For Trichoderma sp. QA14 (Fig. 2b), the cell dry weight kept increasing rapidly up to 88 h and then reduced slowly and steadily. The free ergosterol content showed a sharp reduction from 7.79 to 4.96 mg/g dry mycelia, and then remained relatively unchanged (4.80–5.38 mg/g dry mycelia). Whereafter, an approximately linear increase in the free ergosterol content from 5.89 to 8.86 mg/g dry mycelia was observed from 140 to 604 h of cultivation. In contrast, the content of ergosterol esters kept at a lower level with a maximum value of 1.13 mg/g dry mycelia throughout the growth similar to Penicillium sp. QA5. The maximal value of total ergosterol content in Trichoderma sp. QA14 during the culture is 9.59 mg/g dry mycelia with an esterification rate of 12.05%.

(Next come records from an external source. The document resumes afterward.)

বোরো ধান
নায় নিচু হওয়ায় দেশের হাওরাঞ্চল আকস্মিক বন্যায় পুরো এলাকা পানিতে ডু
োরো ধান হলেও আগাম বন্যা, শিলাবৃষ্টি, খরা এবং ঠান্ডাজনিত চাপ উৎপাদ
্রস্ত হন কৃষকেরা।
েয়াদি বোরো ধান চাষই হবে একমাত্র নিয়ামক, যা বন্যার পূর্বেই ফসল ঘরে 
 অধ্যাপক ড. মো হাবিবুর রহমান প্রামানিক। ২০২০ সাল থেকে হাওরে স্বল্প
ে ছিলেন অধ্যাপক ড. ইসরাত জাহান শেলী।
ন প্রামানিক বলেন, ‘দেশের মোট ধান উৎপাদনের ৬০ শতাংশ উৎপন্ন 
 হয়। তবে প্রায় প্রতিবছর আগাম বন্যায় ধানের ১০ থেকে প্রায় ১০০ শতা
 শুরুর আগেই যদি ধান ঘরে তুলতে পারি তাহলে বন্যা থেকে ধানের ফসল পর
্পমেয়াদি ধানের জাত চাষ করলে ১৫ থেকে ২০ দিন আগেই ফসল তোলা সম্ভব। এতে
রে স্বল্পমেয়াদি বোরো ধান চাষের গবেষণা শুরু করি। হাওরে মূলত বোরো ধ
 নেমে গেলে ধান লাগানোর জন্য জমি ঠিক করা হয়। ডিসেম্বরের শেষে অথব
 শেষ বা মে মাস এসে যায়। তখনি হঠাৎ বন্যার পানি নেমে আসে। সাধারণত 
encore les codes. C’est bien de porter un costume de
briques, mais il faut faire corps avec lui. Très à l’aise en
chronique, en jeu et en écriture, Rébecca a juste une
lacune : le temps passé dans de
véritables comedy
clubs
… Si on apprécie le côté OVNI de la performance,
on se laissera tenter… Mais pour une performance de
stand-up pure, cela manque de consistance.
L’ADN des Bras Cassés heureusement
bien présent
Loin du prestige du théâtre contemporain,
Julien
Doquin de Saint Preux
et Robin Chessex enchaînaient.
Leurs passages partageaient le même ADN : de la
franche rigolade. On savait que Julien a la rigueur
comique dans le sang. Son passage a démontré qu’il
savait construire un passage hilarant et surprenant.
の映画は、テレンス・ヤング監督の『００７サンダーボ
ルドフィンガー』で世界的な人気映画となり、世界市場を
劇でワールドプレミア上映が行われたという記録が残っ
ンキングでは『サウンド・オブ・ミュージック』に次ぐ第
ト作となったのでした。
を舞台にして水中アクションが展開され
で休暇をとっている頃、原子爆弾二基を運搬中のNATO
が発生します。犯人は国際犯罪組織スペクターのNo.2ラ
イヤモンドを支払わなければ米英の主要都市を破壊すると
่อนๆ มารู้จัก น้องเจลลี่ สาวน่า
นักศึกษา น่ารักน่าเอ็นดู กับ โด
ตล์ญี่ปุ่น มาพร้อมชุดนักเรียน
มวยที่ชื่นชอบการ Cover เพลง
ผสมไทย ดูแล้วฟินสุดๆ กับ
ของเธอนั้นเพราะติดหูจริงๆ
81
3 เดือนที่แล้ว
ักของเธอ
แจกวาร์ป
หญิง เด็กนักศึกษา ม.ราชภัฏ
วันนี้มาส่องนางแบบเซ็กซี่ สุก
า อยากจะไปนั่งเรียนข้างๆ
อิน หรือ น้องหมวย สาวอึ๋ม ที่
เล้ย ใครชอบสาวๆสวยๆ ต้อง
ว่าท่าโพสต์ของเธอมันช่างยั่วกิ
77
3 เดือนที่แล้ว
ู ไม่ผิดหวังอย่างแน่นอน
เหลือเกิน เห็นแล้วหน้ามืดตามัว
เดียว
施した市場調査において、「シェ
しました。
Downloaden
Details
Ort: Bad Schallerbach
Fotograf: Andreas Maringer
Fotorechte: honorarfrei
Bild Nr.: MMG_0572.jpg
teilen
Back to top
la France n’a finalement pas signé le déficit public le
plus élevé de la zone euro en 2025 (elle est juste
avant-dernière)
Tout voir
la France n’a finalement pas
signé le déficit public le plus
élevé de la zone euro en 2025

For Fusarium sp. QA34 (Fig. 2c), the cell dry weight kept increasing up to 267 h and then reduced slowly. The free ergosterol content initially decreased from 4.61 to 3.33 mg/g dry mycelia and remained relatively constant (3.33–3.59 mg/g dry mycelia), and then increased from 3.47 to 11.73 mg/g dry mycelia after 522 h of cultivation. Meanwhile, the content of ergosterol esters quickly increased from 0.25 to 3.51 mg/g dry mycelia after 100 h of cultivation, then slowly increased and reached a maximum value of 4.94 mg/g dry mycelia and finally began to fall slightly (Fig. 2c). The maximal value of total ergosterol content in Fusarium sp. QA34 during the culture is 15.73 mg/g dry mycelia with an esterification rate of 25.42%.

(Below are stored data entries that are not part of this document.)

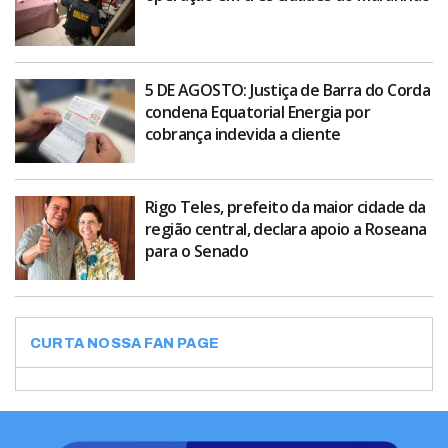
5 DE AGOSTO: Justiça de Barra do Corda
condena Equatorial Energia por
cobrança indevida a cliente
Rigo Teles, prefeito da maior cidade da
região central, declara apoio a Roseana
para o Senado
CURTA NOSSA FAN PAGE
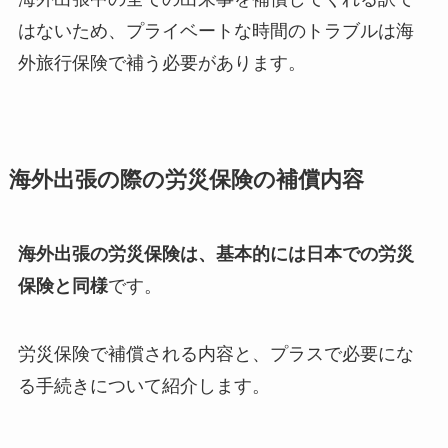
はないため、
プライベートな時間のトラブルは海
外旅行保険で補う必要があります
。
海外出張の際の労災保険の補償内容
海外出張の労災保険は、基本的には日本での労災
保険と同様
です。
労災保険で補償される内容と、プラスで必要にな
る手続きについて紹介します。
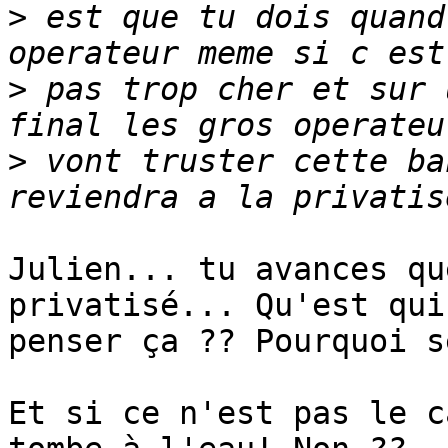
>
 est que tu dois quand
>
 pas trop cher et sur 
>
 vont truster cette ba
Julien... tu avances qu
privatisé... Qu'est qui
penser ça ?? Pourquoi s
Et si ce n'est pas le c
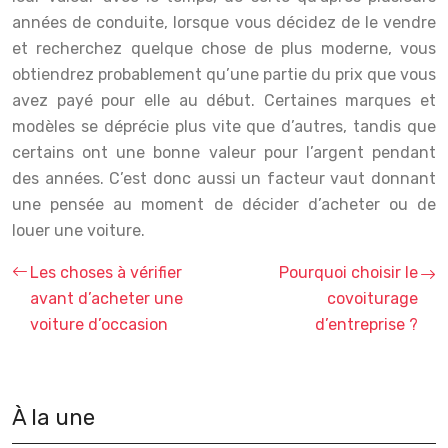
années de conduite, lorsque vous décidez de le vendre
et recherchez quelque chose de plus moderne, vous
obtiendrez probablement qu’une partie du prix que vous
avez payé pour elle au début. Certaines marques et
modèles se déprécie plus vite que d’autres, tandis que
certains ont une bonne valeur pour l’argent pendant
des années. C’est donc aussi un facteur vaut donnant
une pensée au moment de décider d’acheter ou de
louer une voiture.
Les choses à vérifier
Pourquoi choisir le
avant d’acheter une
covoiturage
voiture d’occasion
d’entreprise ?
À la une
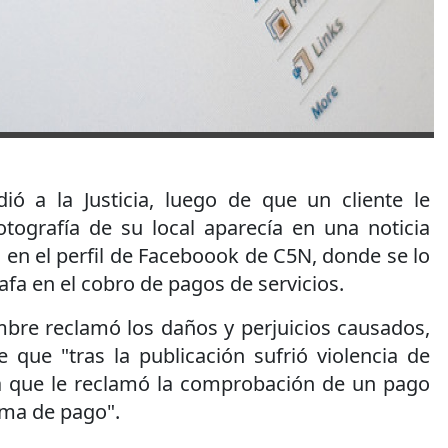
ó a la Justicia, luego de que un cliente le
tografía de su local aparecía en una noticia
a en el perfil de Faceboook de C5N, donde se lo
afa en el cobro de pagos de servicios.
bre reclamó los daños y perjuicios causados,
 que "tras la publicación sufrió violencia de
a que le reclamó la comprobación de un pago
ema de pago".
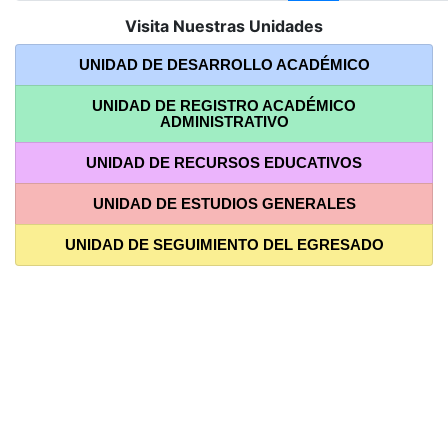
Visita Nuestras Unidades
UNIDAD DE DESARROLLO ACADÉMICO
UNIDAD DE REGISTRO ACADÉMICO
ADMINISTRATIVO
UNIDAD DE RECURSOS EDUCATIVOS
UNIDAD DE ESTUDIOS GENERALES
UNIDAD DE SEGUIMIENTO DEL EGRESADO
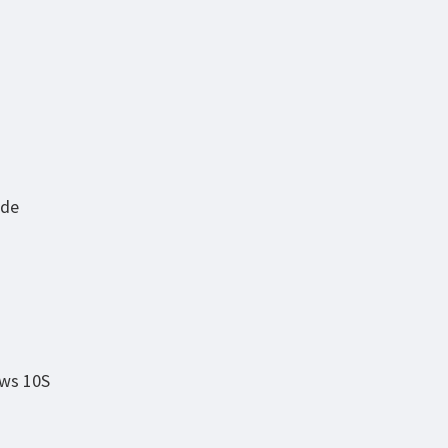
 de
ows 10S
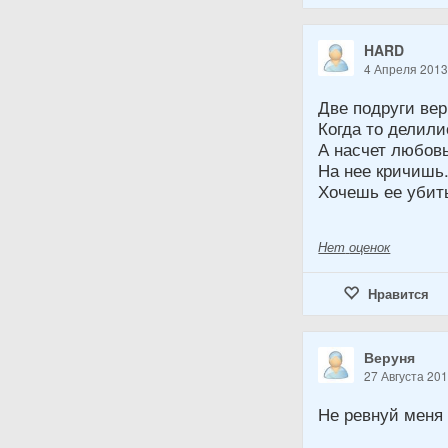
HARD
4 Апреля 201
Две подруги вер
Когда то делил
А насчет любовь
На нее кричишь
Хочешь ее убить
Нет
оценок
Нравится
Веруня
27 Августа 20
Не ревнуй меня 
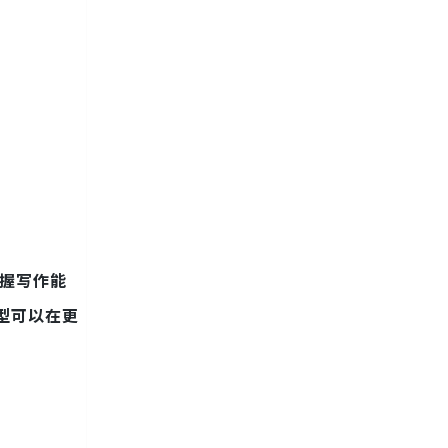
握写作能
型可以在更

For Nectria sp. QA44 (Fig. 2d), the cell dry weight kept increasing rapidly up to 156 h and then dropped linearly. The free ergosterol content initially decreased quickly from 6.58 to 3.53 mg/g dry mycelia and remained relatively constant (3.48–3.87 mg/g dry mycelia), and then began to increase from 3.77 to 5.15 mg/g dry mycelia after 480 h of cultivation, and remained unchanged. Meanwhile, the content of ergosterol esters quickly increased from 0.34 to 2.89 mg/g dry mycelia after 100 h of cultivation, then slowly increased and reached a maximum value of 3.77 mg/g dry mycelia and finally began to fall slightly (Fig. 2d). The maximal value of total ergosterol content in Nectria sp. QA44 during the culture is 8.56 mg/g dry mycelia with an esterification rate of 39.85%.

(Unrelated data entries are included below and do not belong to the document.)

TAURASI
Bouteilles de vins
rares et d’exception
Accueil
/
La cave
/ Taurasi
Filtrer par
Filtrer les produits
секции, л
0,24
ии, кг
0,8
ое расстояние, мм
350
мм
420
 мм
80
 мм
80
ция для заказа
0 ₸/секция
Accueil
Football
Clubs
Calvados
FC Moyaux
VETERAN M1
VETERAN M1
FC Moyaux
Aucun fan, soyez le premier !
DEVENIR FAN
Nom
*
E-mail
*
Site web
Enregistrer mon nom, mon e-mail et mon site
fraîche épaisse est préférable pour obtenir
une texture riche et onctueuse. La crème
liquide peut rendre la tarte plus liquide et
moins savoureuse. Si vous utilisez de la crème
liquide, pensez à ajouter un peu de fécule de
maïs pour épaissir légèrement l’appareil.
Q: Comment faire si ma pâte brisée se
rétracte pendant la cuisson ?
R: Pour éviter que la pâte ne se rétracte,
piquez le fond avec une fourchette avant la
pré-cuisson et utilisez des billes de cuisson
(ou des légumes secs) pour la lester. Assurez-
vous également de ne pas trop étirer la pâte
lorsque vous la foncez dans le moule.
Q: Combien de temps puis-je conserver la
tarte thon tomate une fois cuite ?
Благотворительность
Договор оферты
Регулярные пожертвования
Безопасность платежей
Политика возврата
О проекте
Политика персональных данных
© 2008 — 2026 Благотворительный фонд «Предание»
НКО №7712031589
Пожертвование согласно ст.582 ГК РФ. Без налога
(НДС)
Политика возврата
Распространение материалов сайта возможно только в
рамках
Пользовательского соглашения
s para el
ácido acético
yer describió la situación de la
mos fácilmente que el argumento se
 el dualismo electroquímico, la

Figure 3 shows the changes of the ergosterol esterification rates in the fungi Trichoderma sp. QA14, Penicillium sp. QA5, Fusarium sp. QA34, and Nectria sp. QA44 during the growth. The results show that the ergosterol esterification rates in Fusarium sp. QA34 and Nectria sp. QA44 quickly increased to more than 40% after 100 h of cultivation, remained relatively constant, and then began to fall slightly. For the fungi Penicillium sp. QA5 and Trichoderma sp. QA14, the ergosterol esterification rates kept fluctuation at a lower level with a maximum value of 10.5% and 14.6%, respectively.
Changes in the ergosterol esterification rate during the growths of Penicillium sp. QA5 (■), Trichoderma sp. QA14 (Δ), Fusarium sp. QA34 (○), and Nectria sp. QA44 (●) (n = 3, RSD < 10%)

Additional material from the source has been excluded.